Bien que cette dernière soit le principal impératif d’une compagnie ferroviaire, les usagers expriment sur les réseaux sociaux et de plus en plus leur exaspération quant à l’incapacité souvent constatée de la SNCF à faire partir et arriver ses trains à l’heure prévue.

« Peut-être que le premier ministre a aussi limité la vitesse des trains à 80 km/h ! » s’exclame ainsi Alain Houpert (1), Sénateur (LR) de la Côte d’Or et Conseiller municipal de Dijon.
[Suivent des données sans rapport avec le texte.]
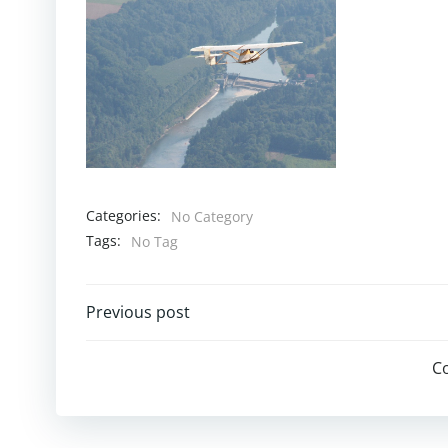
Categories:
No Category
Tags:
No Tag
Post
Previous post
navigation
C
Alors même que le PDG de la SCNF Guillaume Pepy annonçait « le train du futur » et une commande record à Alstom, le sénateur ajoutait que « le nouveau monde, ce sont (aussi) des trains annoncés avec 1h30 de retard… » pour finalement arriver avec plus de 4h de retard à sa destination.

Ce type de dysfonctionnements est devenu le lot commun de nombreux usagers alors que la SNCF pèse lourdement sur les finances des ménages dont on estime le financement par l’impôt à plusieurs centaines d’euros par an et par ménage.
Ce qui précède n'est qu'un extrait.